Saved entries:
────

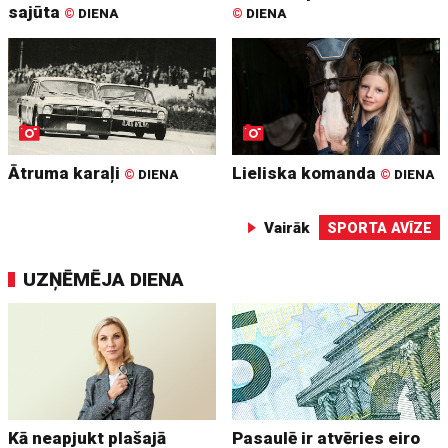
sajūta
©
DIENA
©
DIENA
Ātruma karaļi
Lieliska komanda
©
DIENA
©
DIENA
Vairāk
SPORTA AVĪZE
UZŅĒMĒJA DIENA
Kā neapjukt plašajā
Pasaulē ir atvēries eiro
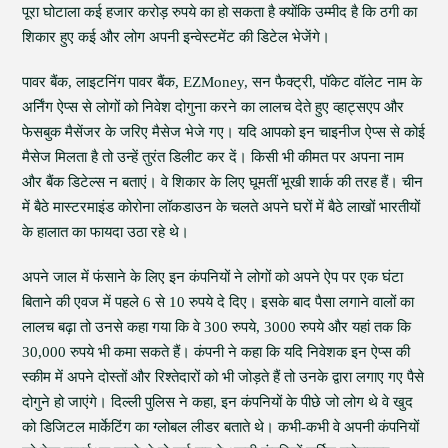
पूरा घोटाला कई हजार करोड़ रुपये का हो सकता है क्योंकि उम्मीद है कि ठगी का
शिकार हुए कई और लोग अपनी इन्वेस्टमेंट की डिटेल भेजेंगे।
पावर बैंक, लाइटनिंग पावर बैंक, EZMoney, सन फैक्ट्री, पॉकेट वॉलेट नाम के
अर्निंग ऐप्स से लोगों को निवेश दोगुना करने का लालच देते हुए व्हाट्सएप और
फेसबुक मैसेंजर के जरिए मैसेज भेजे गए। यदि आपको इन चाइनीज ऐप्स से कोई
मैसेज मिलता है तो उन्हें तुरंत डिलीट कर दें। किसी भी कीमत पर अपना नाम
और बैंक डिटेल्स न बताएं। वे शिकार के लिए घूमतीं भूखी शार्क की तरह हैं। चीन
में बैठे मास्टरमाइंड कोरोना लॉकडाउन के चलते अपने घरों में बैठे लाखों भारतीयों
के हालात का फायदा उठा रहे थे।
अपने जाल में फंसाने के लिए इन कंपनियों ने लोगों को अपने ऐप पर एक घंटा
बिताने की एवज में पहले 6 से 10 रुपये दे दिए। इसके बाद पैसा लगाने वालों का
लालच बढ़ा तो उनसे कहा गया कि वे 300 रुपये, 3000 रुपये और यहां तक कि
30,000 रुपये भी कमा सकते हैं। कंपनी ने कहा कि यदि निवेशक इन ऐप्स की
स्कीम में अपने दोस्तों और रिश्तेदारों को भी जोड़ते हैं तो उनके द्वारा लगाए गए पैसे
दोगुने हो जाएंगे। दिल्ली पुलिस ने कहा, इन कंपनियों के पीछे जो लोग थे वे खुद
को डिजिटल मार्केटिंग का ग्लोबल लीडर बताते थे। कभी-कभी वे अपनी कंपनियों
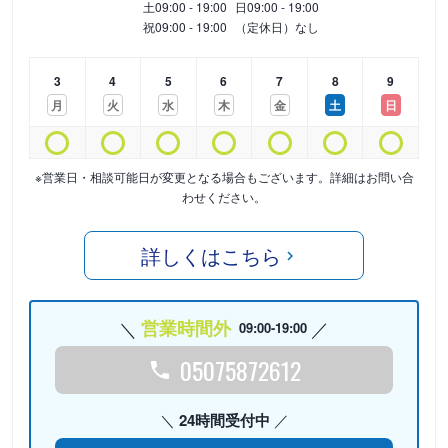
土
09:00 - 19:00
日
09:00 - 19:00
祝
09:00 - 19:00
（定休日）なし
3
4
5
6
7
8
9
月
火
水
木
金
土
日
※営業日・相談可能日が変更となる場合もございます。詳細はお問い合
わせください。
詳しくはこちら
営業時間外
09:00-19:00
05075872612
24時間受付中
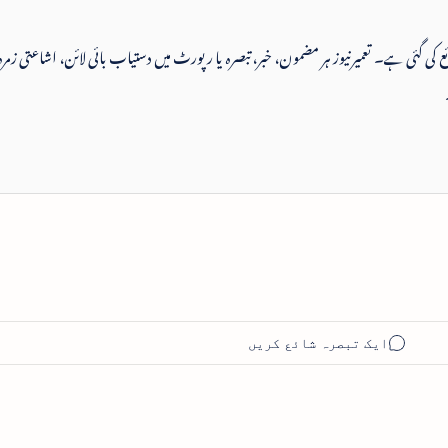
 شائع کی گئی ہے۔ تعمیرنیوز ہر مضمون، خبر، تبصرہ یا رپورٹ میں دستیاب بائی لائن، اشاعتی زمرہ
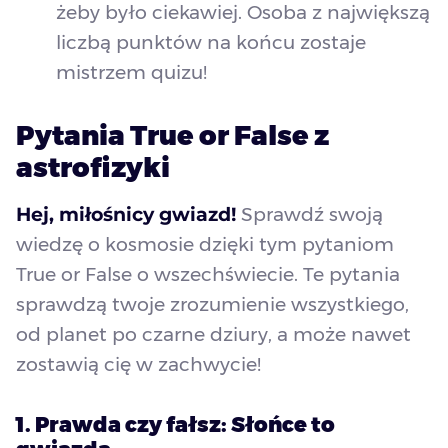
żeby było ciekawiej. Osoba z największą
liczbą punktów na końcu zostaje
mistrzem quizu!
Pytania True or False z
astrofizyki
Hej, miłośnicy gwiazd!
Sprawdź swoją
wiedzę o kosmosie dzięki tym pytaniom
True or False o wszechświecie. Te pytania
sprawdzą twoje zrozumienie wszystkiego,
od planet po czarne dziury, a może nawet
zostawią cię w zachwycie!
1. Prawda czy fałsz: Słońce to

────

# Aim of the exercise
The entries must be written out again unchanged. Images are to be left out.

# Exercise solution
sajūta
©
DIENA
©
DIENA
Ātruma karaļi
Lieliska komanda
©
DIENA
©
DIENA
Vairāk
SPORTA AVĪZE
UZŅĒMĒJA DIENA
Kā neapjukt plašajā
Pasaulē ir atvēries eiro
पूरा घोटाला कई हजार करोड़ रुपये का हो सकता है क्योंकि उम्मीद है कि ठगी का
शिकार हुए कई और लोग अपनी इन्वेस्टमेंट की डिटेल भेजेंगे।
पावर बैंक, लाइटनिंग पावर बैंक, EZMoney, सन फैक्ट्री, पॉकेट वॉलेट नाम के
अर्निंग ऐप्स से लोगों को निवेश दोगुना करने का लालच देते हुए व्हाट्सएप और
फेसबुक मैसेंजर के जरिए मैसेज भेजे गए। यदि आपको इन चाइनीज ऐप्स से कोई
मैसेज मिलता है तो उन्हें तुरंत डिलीट कर दें। किसी भी कीमत पर अपना नाम
और बैंक डिटेल्स न बताएं। वे शिकार के लिए घूमतीं भूखी शार्क की तरह हैं। चीन
में बैठे मास्टरमाइंड कोरोना लॉकडाउन के चलते अपने घरों में बैठे लाखों भारतीयों
के हालात का फायदा उठा रहे थे।
अपने जाल में फंसाने के लिए इन कंपनियों ने लोगों को अपने ऐप पर एक घंटा
बिताने की एवज में पहले 6 से 10 रुपये दे दिए। इसके बाद पैसा लगाने वालों का
लालच बढ़ा तो उनसे कहा गया कि वे 300 रुपये, 3000 रुपये और यहां तक कि
30,000 रुपये भी कमा सकते हैं। कंपनी ने कहा कि यदि निवेशक इन ऐप्स की
स्कीम में अपने दोस्तों और रिश्तेदारों को भी जोड़ते हैं तो उनके द्वारा लगाए गए पैसे
दोगुने हो जाएंगे। दिल्ली पुलिस ने कहा, इन कंपनियों के पीछे जो लोग थे वे खुद
को डिजिटल मार्केटिंग का ग्लोबल लीडर बताते थे। कभी-कभी वे अपनी कंपनियों
土
09:00 - 19:00
日
09:00 - 19:00
祝
09:00 - 19:00
（定休日）なし
3
4
5
6
7
8
9
月
火
水
木
金
土
日
※営業日・相談可能日が変更となる場合もございます。詳細はお問い合
わせください。
詳しくはこちら
営業時間外
09:00-19:00
05075872612
24時間受付中
 شائع کی گئی ہے۔ تعمیرنیوز ہر مضمون، خبر، تبصرہ یا رپورٹ میں دستیاب بائی لائن، اشاعتی زمرہ
żeby było ciekawiej. Osoba z największą
liczbą punktów na końcu zostaje
mistrzem quizu!
Pytania True or False z
astrofizyki
Hej, miłośnicy gwiazd!
Sprawdź swoją
wiedzę o kosmosie dzięki tym pytaniom
True or False o wszechświecie. Te pytania
sprawdzą twoje zrozumienie wszystkiego,
od planet po czarne dziury, a może nawet
zostawią cię w zachwycie!
1. Prawda czy fałsz: Słońce to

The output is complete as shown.